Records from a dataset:
+-------+
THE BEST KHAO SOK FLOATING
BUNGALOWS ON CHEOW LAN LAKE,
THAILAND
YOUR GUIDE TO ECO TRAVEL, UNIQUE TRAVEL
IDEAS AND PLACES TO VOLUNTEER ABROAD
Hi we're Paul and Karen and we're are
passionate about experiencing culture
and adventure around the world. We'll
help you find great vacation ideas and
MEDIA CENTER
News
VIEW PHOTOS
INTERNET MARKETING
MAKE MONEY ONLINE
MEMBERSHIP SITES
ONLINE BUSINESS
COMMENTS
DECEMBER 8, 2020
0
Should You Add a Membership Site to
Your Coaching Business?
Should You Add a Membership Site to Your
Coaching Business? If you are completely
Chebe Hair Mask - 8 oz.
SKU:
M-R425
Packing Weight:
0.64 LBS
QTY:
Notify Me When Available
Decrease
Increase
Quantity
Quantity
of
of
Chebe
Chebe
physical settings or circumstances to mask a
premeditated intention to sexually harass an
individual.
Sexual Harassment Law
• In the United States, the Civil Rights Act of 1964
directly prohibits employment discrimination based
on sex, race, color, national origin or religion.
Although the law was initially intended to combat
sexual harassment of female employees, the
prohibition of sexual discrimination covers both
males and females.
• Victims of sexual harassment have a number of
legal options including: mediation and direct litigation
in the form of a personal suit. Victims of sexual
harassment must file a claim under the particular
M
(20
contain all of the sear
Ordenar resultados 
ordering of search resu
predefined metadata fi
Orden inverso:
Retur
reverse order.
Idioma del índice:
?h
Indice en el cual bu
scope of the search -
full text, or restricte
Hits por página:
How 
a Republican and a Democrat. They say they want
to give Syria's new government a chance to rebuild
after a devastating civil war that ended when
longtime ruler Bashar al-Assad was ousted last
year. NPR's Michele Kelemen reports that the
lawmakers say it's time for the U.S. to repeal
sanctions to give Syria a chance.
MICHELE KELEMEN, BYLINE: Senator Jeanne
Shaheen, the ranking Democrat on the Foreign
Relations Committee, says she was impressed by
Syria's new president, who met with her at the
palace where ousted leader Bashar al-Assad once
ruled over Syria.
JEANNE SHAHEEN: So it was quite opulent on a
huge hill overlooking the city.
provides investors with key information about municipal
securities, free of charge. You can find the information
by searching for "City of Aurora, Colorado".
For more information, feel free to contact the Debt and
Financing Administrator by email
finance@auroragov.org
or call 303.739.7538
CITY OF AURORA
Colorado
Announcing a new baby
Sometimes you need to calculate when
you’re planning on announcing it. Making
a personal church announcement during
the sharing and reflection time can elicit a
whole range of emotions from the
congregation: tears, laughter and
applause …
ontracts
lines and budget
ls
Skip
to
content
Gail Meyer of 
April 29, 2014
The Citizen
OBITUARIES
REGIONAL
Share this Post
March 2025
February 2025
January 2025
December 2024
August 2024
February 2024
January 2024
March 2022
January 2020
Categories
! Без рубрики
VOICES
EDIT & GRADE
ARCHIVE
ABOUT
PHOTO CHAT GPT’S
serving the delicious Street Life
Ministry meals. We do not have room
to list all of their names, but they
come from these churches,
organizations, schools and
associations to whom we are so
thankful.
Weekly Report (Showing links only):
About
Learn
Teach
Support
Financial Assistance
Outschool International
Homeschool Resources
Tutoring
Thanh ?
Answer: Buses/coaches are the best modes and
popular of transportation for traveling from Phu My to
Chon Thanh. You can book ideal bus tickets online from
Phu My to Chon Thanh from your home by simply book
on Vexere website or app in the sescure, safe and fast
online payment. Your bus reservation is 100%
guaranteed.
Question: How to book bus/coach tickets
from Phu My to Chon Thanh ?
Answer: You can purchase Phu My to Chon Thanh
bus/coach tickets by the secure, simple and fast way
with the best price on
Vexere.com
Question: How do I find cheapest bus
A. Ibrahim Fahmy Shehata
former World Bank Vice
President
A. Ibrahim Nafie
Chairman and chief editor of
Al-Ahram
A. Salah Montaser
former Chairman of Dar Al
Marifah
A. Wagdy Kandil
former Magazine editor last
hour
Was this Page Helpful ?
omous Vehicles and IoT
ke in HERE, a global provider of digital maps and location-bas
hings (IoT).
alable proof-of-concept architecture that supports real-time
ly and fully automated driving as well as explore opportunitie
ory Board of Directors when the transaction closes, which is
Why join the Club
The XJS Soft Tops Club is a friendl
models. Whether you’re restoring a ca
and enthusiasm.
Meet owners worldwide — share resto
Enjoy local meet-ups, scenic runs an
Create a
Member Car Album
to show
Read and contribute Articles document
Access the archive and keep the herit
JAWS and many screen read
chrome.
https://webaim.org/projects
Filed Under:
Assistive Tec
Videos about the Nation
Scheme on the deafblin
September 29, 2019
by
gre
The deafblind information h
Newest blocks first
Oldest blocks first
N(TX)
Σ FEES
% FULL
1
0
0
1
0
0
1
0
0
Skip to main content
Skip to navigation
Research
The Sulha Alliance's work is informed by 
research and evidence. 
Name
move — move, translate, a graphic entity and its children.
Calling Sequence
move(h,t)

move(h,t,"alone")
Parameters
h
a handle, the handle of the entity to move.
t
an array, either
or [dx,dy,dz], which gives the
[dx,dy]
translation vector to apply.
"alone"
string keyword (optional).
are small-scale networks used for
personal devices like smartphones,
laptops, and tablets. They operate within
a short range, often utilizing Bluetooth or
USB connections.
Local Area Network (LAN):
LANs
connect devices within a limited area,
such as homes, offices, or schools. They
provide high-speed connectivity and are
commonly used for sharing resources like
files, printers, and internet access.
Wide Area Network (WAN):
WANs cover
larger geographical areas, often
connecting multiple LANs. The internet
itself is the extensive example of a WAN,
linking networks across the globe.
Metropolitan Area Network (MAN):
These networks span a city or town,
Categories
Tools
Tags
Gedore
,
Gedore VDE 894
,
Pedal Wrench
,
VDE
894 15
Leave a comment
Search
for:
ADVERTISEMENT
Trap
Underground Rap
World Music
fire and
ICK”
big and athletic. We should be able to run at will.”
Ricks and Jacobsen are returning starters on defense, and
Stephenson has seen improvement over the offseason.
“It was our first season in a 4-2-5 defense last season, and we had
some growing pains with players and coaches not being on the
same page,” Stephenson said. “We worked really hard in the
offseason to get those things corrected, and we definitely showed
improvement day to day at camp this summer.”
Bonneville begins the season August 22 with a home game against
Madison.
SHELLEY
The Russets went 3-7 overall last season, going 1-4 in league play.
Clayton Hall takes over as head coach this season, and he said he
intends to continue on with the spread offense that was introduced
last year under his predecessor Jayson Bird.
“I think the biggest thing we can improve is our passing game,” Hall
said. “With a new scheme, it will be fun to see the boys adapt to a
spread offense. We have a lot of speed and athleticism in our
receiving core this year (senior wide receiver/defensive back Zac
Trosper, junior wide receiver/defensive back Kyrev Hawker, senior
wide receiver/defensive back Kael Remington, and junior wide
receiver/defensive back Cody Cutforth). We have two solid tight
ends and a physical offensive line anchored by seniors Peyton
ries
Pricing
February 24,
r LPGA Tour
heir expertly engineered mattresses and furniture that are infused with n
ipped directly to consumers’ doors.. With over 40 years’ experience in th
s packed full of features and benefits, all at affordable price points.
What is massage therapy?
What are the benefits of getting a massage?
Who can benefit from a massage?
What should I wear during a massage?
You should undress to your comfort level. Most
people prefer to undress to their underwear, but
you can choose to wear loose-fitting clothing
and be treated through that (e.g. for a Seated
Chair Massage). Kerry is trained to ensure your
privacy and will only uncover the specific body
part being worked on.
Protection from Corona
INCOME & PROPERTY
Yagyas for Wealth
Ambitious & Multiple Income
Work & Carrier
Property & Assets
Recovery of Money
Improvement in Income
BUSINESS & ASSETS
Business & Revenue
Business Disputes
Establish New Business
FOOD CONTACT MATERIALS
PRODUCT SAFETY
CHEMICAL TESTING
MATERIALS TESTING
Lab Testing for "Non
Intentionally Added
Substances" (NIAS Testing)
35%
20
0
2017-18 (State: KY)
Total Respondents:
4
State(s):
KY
+-------+
EXERCISE INSTRUCTIONS:
In the records above, locate the line that contains "Business Disputes". Repeat it and every line after it, exactly, and nothing else.

RESULT OF THE EXERCISE:
Business Disputes
Establish New Business
FOOD CONTACT MATERIALS
PRODUCT SAFETY
CHEMICAL TESTING
MATERIALS TESTING
Lab Testing for "Non
Intentionally Added
Substances" (NIAS Testing)
35%
20
0
2017-18 (State: KY)
Total Respondents:
4
State(s):
KY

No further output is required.